Outperforming Q4; Growth momentum to sustain
About the stock: Prince Pipes and Fittings Ltd. (PPFL) is one of the largest domestic manufacturers of PVC pipes with a market share of ~5%.
• It has 9 manufacturing units, with a combined capacity of ~4.35 LTPA, across India.
• It has a strong network of over 1500+ distributors. Q4FY26 performance: Prince Pipes and Fittings reported strong Q4FY26 performance with highest ever quarterly sales volume of 62,167 MT (up 23% YoY/ 46% QoQ). Revenue increased 18% YoY to ₹ 850 crore, while EBITDA surged 100% YoY to ₹ 110 crore. EBITDA margin expanded sharply to 13% (up by 527bps YoY) driven by high gross margins of 29% (up by 380bps YoY) and improved operational efficiency. PAT rose 132% YoY to ₹ 56 crore with margins of 6.6% (up by 324 bps YoY). For FY26, volumes increased 8% YoY to 1,91,238 MT, while revenue grew marginally to ₹ 2,598 crore. EBITDA increased 43% YoY to ₹ 232 crore, with EBITDA margin improving to 9% (up by 250bps YoY). Adj. PAT (adjusted for exceptional item of ₹ 2 crore) rose 74% YoY to ₹ 75 crore. The Board also recommended a final dividend of ₹ 1/share for FY26.
Investment Rationale
• Eyeing volume growth of 12-15% YoY for FY27: The company is targeting volume growth of 12-15% YoY for FY27 (8% YoY in FY26) as it expects benefits sustaining from increasing retail contribution (currently at 30%), channel partner additions (thousands of dealers added over trailing few quarters), industry consolidation (addition of dealers from unorganised players and peers too) and rising value-added product share (target 27- 28% in FY28). It retained its EBITDA margin guidance of 11-12% for FY27 which would be aided by 1) pricing mix 2) product mix 3) de-centralising benefits from Bihar plant and 4) product innovation. On working capital front, it is in the range of 65-75 days with respect to inventory while targets 10 days reduction in debtor days (50 days in FY26) by FY27 end.

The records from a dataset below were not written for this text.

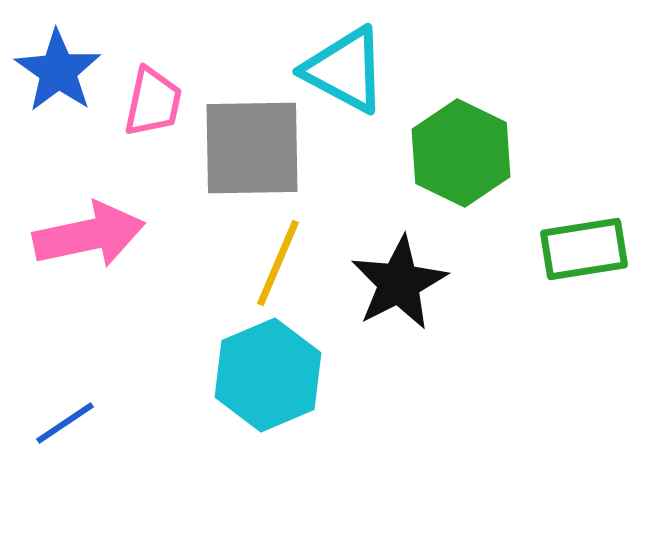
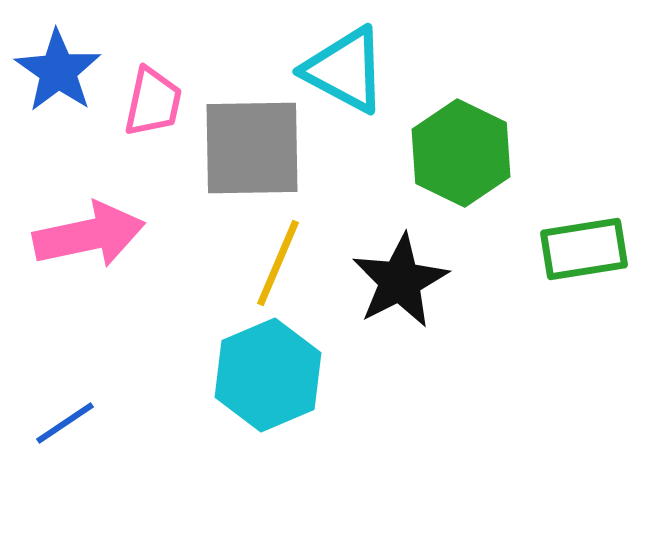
black star: moved 1 px right, 2 px up
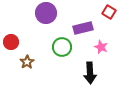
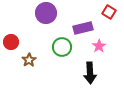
pink star: moved 2 px left, 1 px up; rotated 16 degrees clockwise
brown star: moved 2 px right, 2 px up
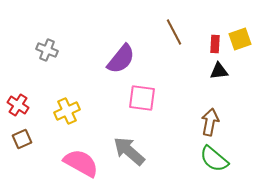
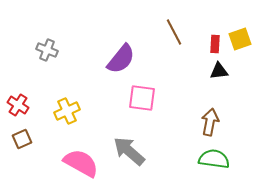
green semicircle: rotated 148 degrees clockwise
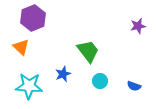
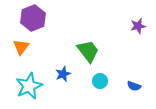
orange triangle: rotated 24 degrees clockwise
cyan star: rotated 28 degrees counterclockwise
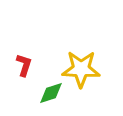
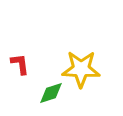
red L-shape: moved 4 px left, 1 px up; rotated 25 degrees counterclockwise
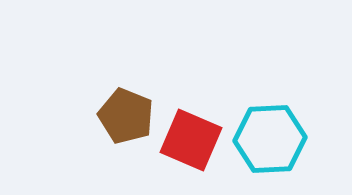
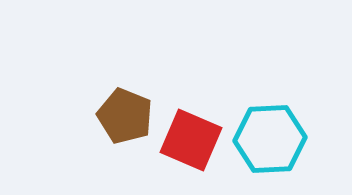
brown pentagon: moved 1 px left
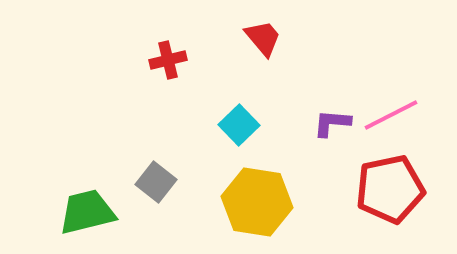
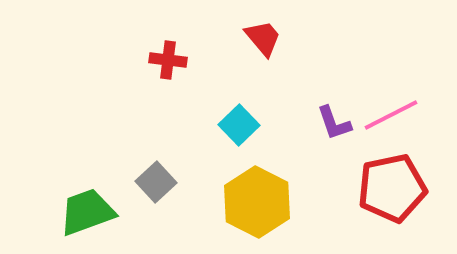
red cross: rotated 21 degrees clockwise
purple L-shape: moved 2 px right; rotated 114 degrees counterclockwise
gray square: rotated 9 degrees clockwise
red pentagon: moved 2 px right, 1 px up
yellow hexagon: rotated 18 degrees clockwise
green trapezoid: rotated 6 degrees counterclockwise
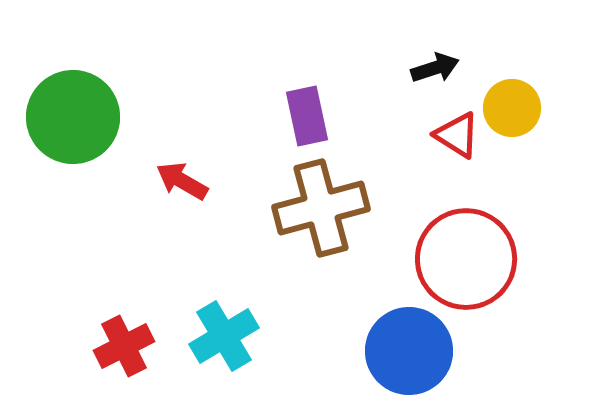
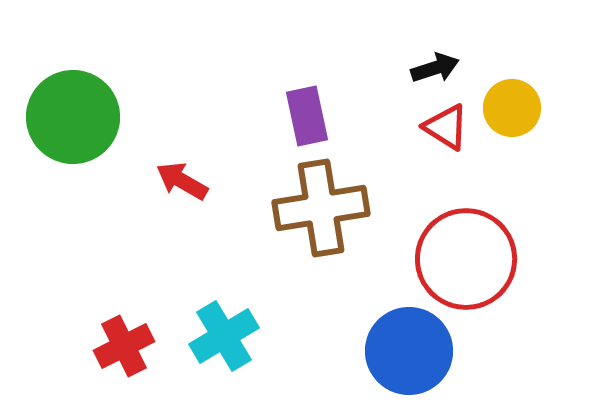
red triangle: moved 11 px left, 8 px up
brown cross: rotated 6 degrees clockwise
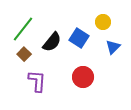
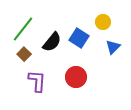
red circle: moved 7 px left
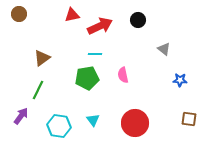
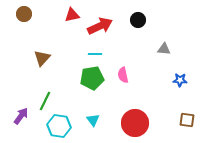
brown circle: moved 5 px right
gray triangle: rotated 32 degrees counterclockwise
brown triangle: rotated 12 degrees counterclockwise
green pentagon: moved 5 px right
green line: moved 7 px right, 11 px down
brown square: moved 2 px left, 1 px down
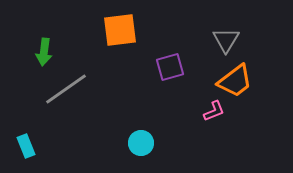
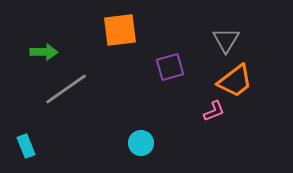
green arrow: rotated 96 degrees counterclockwise
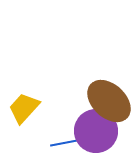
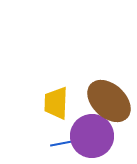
yellow trapezoid: moved 32 px right, 5 px up; rotated 40 degrees counterclockwise
purple circle: moved 4 px left, 5 px down
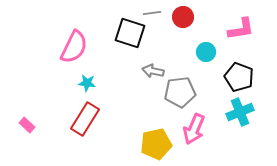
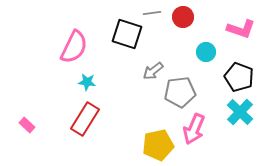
pink L-shape: rotated 28 degrees clockwise
black square: moved 3 px left, 1 px down
gray arrow: rotated 50 degrees counterclockwise
cyan star: moved 1 px up
cyan cross: rotated 24 degrees counterclockwise
yellow pentagon: moved 2 px right, 1 px down
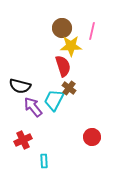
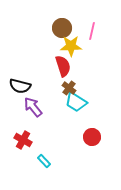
cyan trapezoid: moved 22 px right, 2 px down; rotated 85 degrees counterclockwise
red cross: rotated 36 degrees counterclockwise
cyan rectangle: rotated 40 degrees counterclockwise
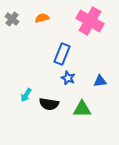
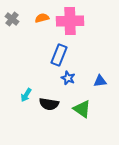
pink cross: moved 20 px left; rotated 32 degrees counterclockwise
blue rectangle: moved 3 px left, 1 px down
green triangle: rotated 36 degrees clockwise
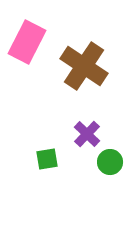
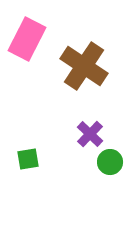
pink rectangle: moved 3 px up
purple cross: moved 3 px right
green square: moved 19 px left
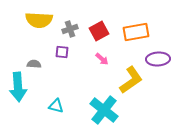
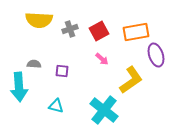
purple square: moved 19 px down
purple ellipse: moved 2 px left, 4 px up; rotated 75 degrees clockwise
cyan arrow: moved 1 px right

• Capex guidance of ₹ 200-210 crore for FY27: The company would continue to focus on increasing capacity utilisations at Telangana (underutilised) & Bihar (60% reached during Q4FY26) plants. It would be incurring capex of ~₹ 200-210 crore in FY27 towards building state of the art warehouses to increase its inventory storage capacity, de- bottlenecking of specific products at few plants and second tranche of investment for Aquel brand (~₹ 40-45 crore done in April 2026). On bathware, it retained its breakeven target by Q3FY27 on achieving ₹ 20- 25 crore quarterly revenue run-rate.
Rating and Target Price
• We estimate its revenues/EBITDA/PAT to grow at a CAGR of ~13%/31%/56% over FY26-FY28E. We retain BUY with an unchanged Target Price of ₹ 370/- i.e. 23x P/E on FY28E.